1904 - Beginning of a regular Bus service in Caistor
Contributed by Sue Hare

ORIGINAL plans in the mid 19th Century to have a railway service in Caistor serviced by a station at Nettleton and a cutting through to Grimsby via Laceby, were abandoned because the railway was already heavily overspent on its capital account.

In the second half of the century, Caistor had to make do with a station at Moortown, which seriously affected its credibility as a centre of local trade, with local carriers taking passengers and goods into and from Grimsby.
Of course, the town's retail trade was still thriving compared to today, with two schools taking in boarders, two main banks, four chemists, four cornmillers, 11 innkeepers, ten milliners, three saddlers, three surgeons, six tailors and two tobacconists.

By the beginning of the 20th century demand was growing for a bus service to Grimsby to supplement the slow service provided by the carriers, Coulson and Quickfall.

The Mail Motor Company
The Mail Motor Bus Company was formed with 1,083 £1 shares and the initial capital being brought up to £1,250 although an additional £200 was needed by the directors to get the company going.
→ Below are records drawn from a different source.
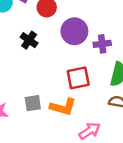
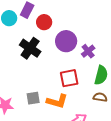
black cross: (29, 40) -> (30, 48), size x1.5
purple cross: (102, 44) -> (88, 51), turned -32

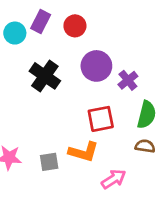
red circle: (44, 22) -> (75, 26), moved
gray square: (33, 98) -> (49, 162), moved

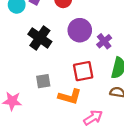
gray square: (49, 162) -> (43, 81), moved

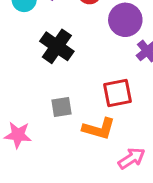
purple circle: (80, 30) -> (125, 20), moved

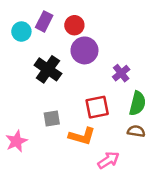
purple circle: (125, 20) -> (84, 50), moved
pink star: (18, 135) -> (16, 141), turned -30

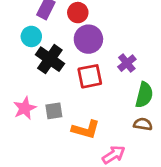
cyan circle: (21, 32) -> (31, 36), moved
red square: (97, 107) -> (90, 76), moved
pink star: (16, 141) -> (25, 108), moved

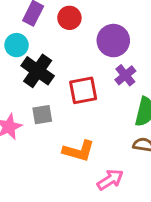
purple circle: (88, 39) -> (113, 41), moved
gray square: (54, 111) -> (42, 115), moved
A single bus appears to have been used from 1904 with a service to Grimsby at 7.30am, 12.30pm and 6pm and a return at 9.30am, 2.30pm and 8pm.
The original route through Cabourne was abandoned because of problems getting up Cabourne Hill and a new route was started which went through Keelby and Brocklesby.
Shareholders were informed tyre wear getting up the hill added an additional 10 shillings to the cost of a journey.
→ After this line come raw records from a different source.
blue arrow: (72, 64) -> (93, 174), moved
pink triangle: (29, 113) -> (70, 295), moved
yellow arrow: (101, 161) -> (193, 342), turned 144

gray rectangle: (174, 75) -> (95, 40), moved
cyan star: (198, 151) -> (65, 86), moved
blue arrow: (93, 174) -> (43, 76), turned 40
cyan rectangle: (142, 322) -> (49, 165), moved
For Caistor it was a break in the isolation it had been experiencing after losing out on the railways and in the early 19th Century, the turnpikes, which had enabled Market Rasen, Brigg and Louth to overtake Caistor in terms of importance as a village supply centre.
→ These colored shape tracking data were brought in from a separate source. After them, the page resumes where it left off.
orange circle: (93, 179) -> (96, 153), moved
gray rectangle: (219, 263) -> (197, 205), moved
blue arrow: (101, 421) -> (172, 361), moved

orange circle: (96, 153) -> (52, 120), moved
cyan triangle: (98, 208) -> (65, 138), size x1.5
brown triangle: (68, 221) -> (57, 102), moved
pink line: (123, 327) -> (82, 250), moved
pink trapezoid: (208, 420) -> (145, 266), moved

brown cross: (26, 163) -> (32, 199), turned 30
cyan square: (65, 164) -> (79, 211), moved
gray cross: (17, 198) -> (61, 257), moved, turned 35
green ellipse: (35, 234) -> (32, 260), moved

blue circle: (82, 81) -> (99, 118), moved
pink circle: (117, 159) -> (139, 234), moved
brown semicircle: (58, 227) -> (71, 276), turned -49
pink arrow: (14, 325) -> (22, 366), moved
Of course, the development of the motor car as the 20th century progressed, meant less reliance on public transport.
Even in 1914, one of the local carriers – George Clarke from Grasby, who came weekly into Caistor with his horse-drawn cart – said Caistor was 'nothing like what it had been' when he was a lad and had gone 'down and down.'

It seems somewhat ironic that today – with so many cars on the road – the government is trying once again to promote buses, for exactly the opposite reason they were started in the first place 100 years ago.